Stereotaktik radyocerrahi, tek bir ve yüksek radyasyon dozunu doğru şekilde yönlendiren ve çevresindeki sağlıklı dokulara verilen zararı en aza indirgeyen bir prosedürdür. Tedavinin, tümörü kontrol etme olasılığı çok yüksektir.

Stereotaktik radyocerrahi cerrahi olarak erişilemeyen menenjiyomlarda veya rezidüel neoplastik hücrelerin tedavisinde kullanılabilir.

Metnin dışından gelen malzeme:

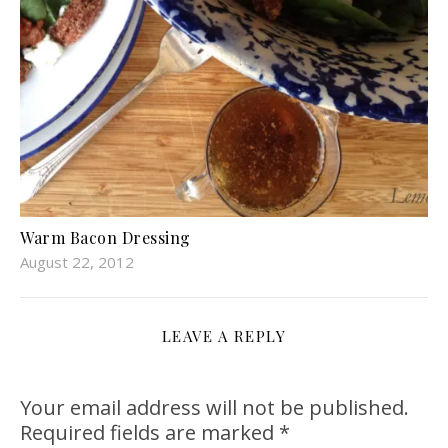
Warm Bacon Dressing
August 22, 2012
LEAVE A REPLY
Your email address will not be published.
Required fields are marked
*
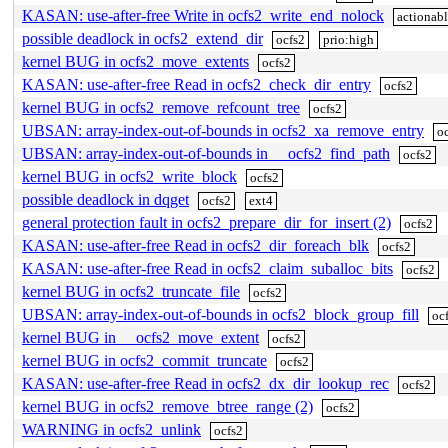
KASAN: use-after-free Write in ocfs2_write_end_nolock
actionab
possible deadlock in ocfs2_extend_dir
ocfs2
prio:high
kernel BUG in ocfs2_move_extents
ocfs2
KASAN: use-after-free Read in ocfs2_check_dir_entry
ocfs2
kernel BUG in ocfs2_remove_refcount_tree
ocfs2
UBSAN: array-index-out-of-bounds in ocfs2_xa_remove_entry
o
UBSAN: array-index-out-of-bounds in __ocfs2_find_path
ocfs2
kernel BUG in ocfs2_write_block
ocfs2
possible deadlock in dqget
ocfs2
ext4
general protection fault in ocfs2_prepare_dir_for_insert (2)
ocfs2
KASAN: use-after-free Read in ocfs2_dir_foreach_blk
ocfs2
KASAN: use-after-free Read in ocfs2_claim_suballoc_bits
ocfs2
kernel BUG in ocfs2_truncate_file
ocfs2
UBSAN: array-index-out-of-bounds in ocfs2_block_group_fill
oc
kernel BUG in __ocfs2_move_extent
ocfs2
kernel BUG in ocfs2_commit_truncate
ocfs2
KASAN: use-after-free Read in ocfs2_dx_dir_lookup_rec
ocfs2
kernel BUG in ocfs2_remove_btree_range (2)
ocfs2
WARNING in ocfs2_unlink
ocfs2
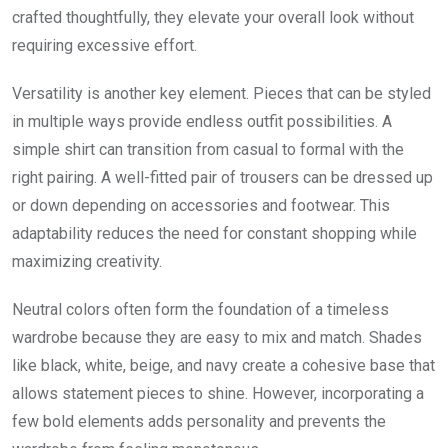
crafted thoughtfully, they elevate your overall look without
requiring excessive effort.
Versatility is another key element. Pieces that can be styled
in multiple ways provide endless outfit possibilities. A
simple shirt can transition from casual to formal with the
right pairing. A well-fitted pair of trousers can be dressed up
or down depending on accessories and footwear. This
adaptability reduces the need for constant shopping while
maximizing creativity.
Neutral colors often form the foundation of a timeless
wardrobe because they are easy to mix and match. Shades
like black, white, beige, and navy create a cohesive base that
allows statement pieces to shine. However, incorporating a
few bold elements adds personality and prevents the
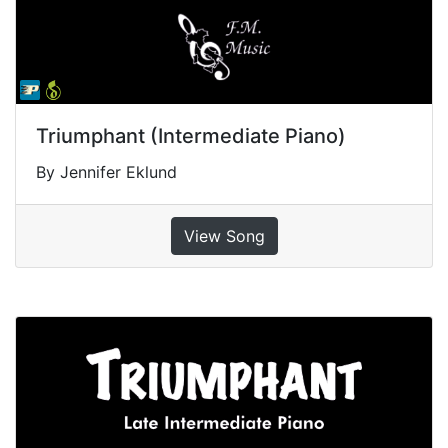
Triumphant (Intermediate Piano)
By Jennifer Eklund
View Song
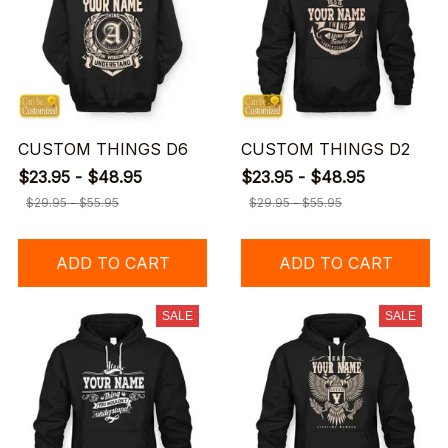
CUSTOM THINGS D6
CUSTOM THINGS D2
$23.95 - $48.95
$23.95 - $48.95
$29.95 - $55.95
$29.95 - $55.95
ADD TO CART
ADD TO CART
SALE
SALE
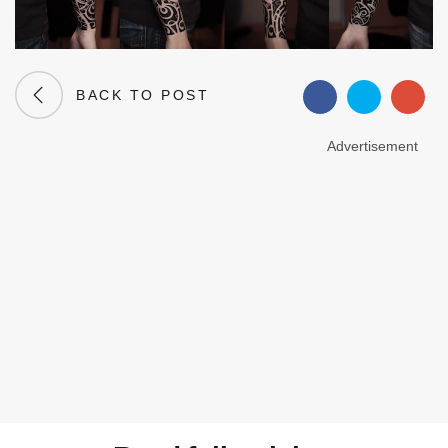
BACK TO POST
Advertisement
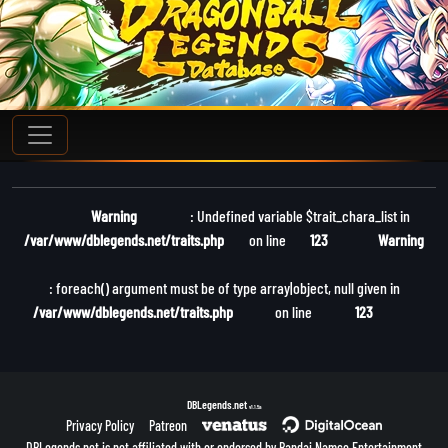
Warning
: Undefined variable $trait_chara_list in
/var/www/dblegends.net/traits.php
on line
123
Warning
: foreach() argument must be of type array|object, null given in
/var/www/dblegends.net/traits.php
on line
123
DBLegends.net
v1.1.5a
Privacy Policy
Patreon
DBLegends.net is not affiliated with or endorsed by Bandai Namco Entertainment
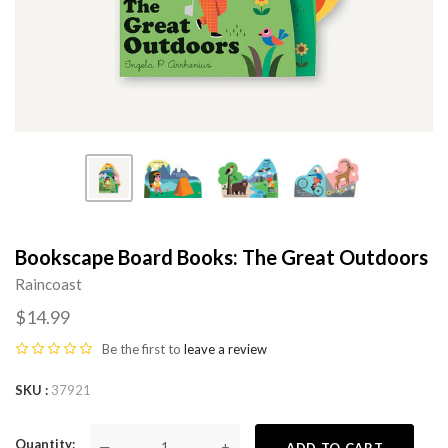
Bookscape Board Books: The Great Outdoors
Raincoast
$14.99
Be the first to
leave a review
SKU
37921
Quantity
—
+
ADD TO CART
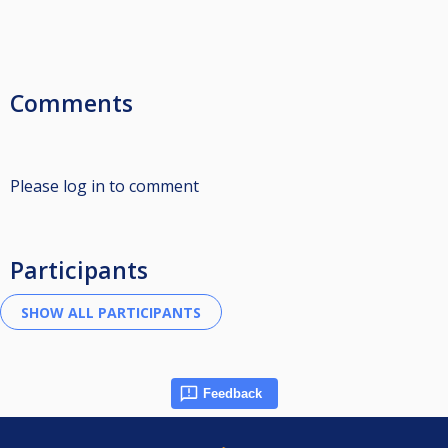
Comments
Please log in to comment
Participants
Feedback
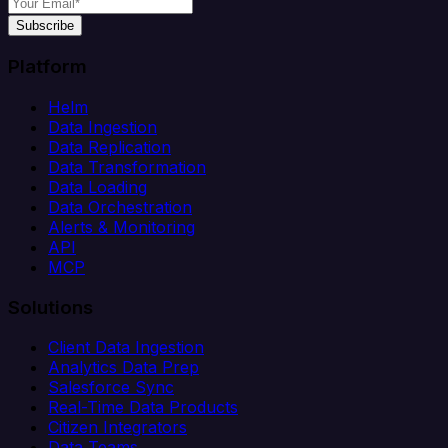
Subscribe
Platform
Helm
Data Ingestion
Data Replication
Data Transformation
Data Loading
Data Orchestration
Alerts & Monitoring
API
MCP
Solutions
Client Data Ingestion
Analytics Data Prep
Salesforce Sync
Real-Time Data Products
Citizen Integrators
Data Teams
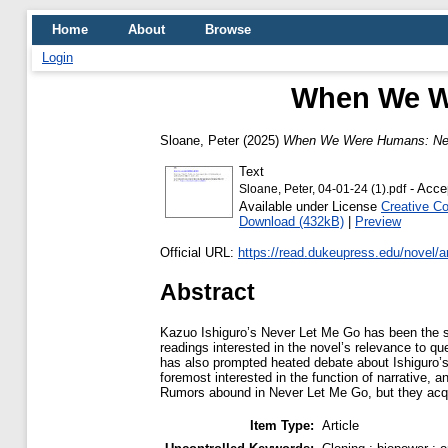
Home
About
Browse
Login
When We W
Sloane, Peter
(2025)
When We Were Humans: Nev
Text
- Acce
Sloane, Peter, 04-01-24 (1).pdf
Available under License
Creative C
Download (432kB)
|
Preview
Official URL:
https://read.dukeupress.edu/novel/art
Abstract
Kazuo Ishiguro’s Never Let Me Go has been the sub
readings interested in the novel’s relevance to
has also prompted heated debate about Ishiguro’s u
foremost interested in the function of narrative,
Rumors abound in Never Let Me Go, but they acquir
Item Type:
Article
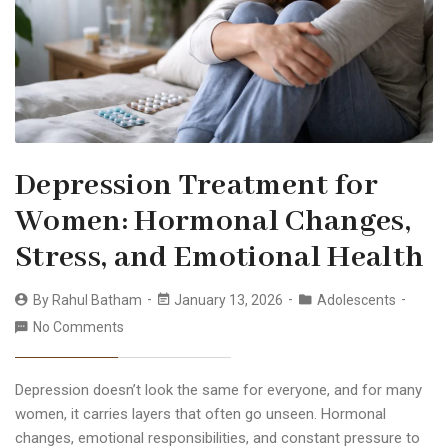
Depression Treatment for
Women: Hormonal Changes,
Stress, and Emotional Health
By
Rahul Batham
January 13, 2026
Adolescents
No Comments
Depression doesn’t look the same for everyone, and for many
women, it carries layers that often go unseen. Hormonal
changes, emotional responsibilities, and constant pressure to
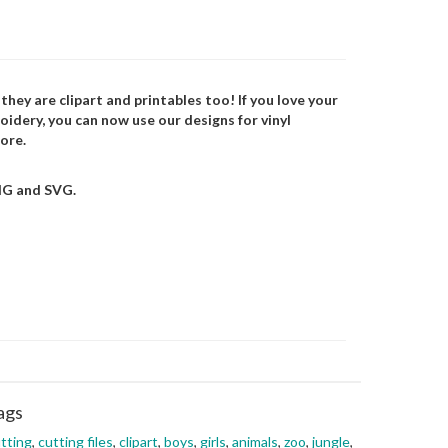
 they are clipart and printables too! If you love your
oidery, you can now use our designs for vinyl
ore.
NG and SVG.
ags
tting
,
cutting files
,
clipart
,
boys
,
girls
,
animals
,
zoo
,
jungle
,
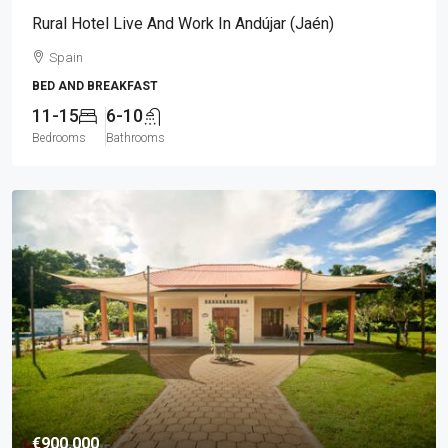
Rural Hotel Live And Work In Andújar (Jaén)
Spain
BED AND BREAKFAST
11-15
6-10
Bedrooms
Bathrooms
€900.000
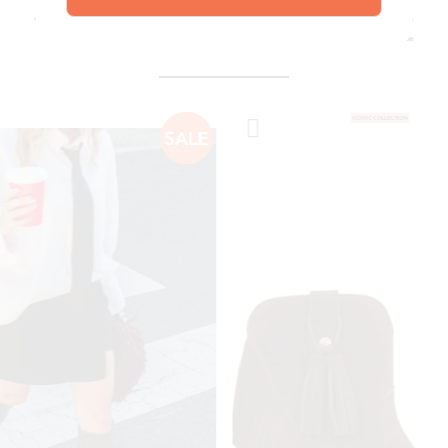
explore our shoes
YOU MIGHT ALSO LIKE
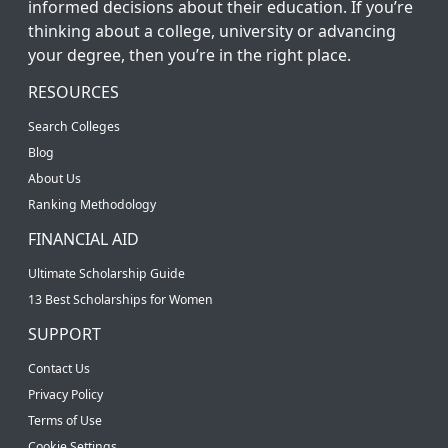
informed decisions about their education. If you’re
thinking about a college, university or advancing
your degree, then you’re in the right place.
RESOURCES
Search Colleges
Blog
About Us
Ranking Methodology
FINANCIAL AID
Ultimate Scholarship Guide
13 Best Scholarships for Women
SUPPORT
Contact Us
Privacy Policy
Terms of Use
Cookie Settings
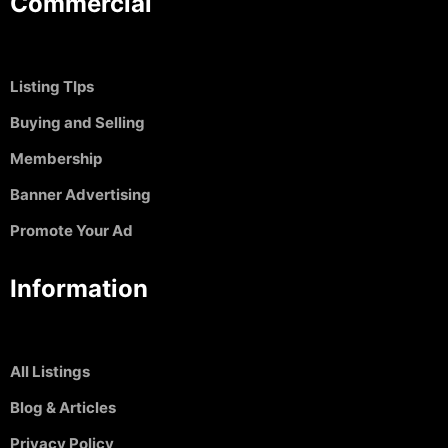
Commercial
Listing TIps
Buying and Selling
Membership
Banner Advertising
Promote Your Ad
Information
All Listings
Blog & Articles
Privacy Policy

Prosedür iyi tolere edilir ve genel olarak, yorgunluk ve baş ağrısı gibi minimal yan etkiler ile ilişkilidir.

Geleneksel kemoterapi

Meningiom tedavisinde kemoterapi nadiren kullanılır, çünkü cerrahi ve radyoterapi genellikle başarılıdır. Bununla birlikte, bu seçenek bu tedavilere cevap vermeyen hastalar için mevcuttur. Kemoterapi rejimi genellikle menenjiyom hücrelerinin büyümesini yavaşlattığı gösterilen hidroksiüre kullanımını içerir.

prognoz

Tümörün yeri prognozu tanımlamada en önemli klinik faktördür. Aslında cerrahi tedavinin sonucu, esas olarak menenjiyomun (bitişik veya diğer dokulara veya yapılara bağlı olabilir) konumu ile belirlenen rezeksiyon / çıkarım derecesine bağlıdır. Benign meningiomlar en yüksek sağkalım oranına sahiptir, bunu atipik meningiomlar izler ve son olarak malign meningiomlar izler. Ameliyat öncesi hasta yaşı ve genel sağlık koşulları sonucu etkileyebilir: genç deneklerin hayatta kalma oranları daha iyidir. Tümörü çıkarmanın mümkün olmadığı durumlarda, tekrarlama olasılığı daha fazladır. Takip programında düzenli MRG veya BT herhangi bir menenjiyuma uzun süreli bakımın önemli bir parçasıdır.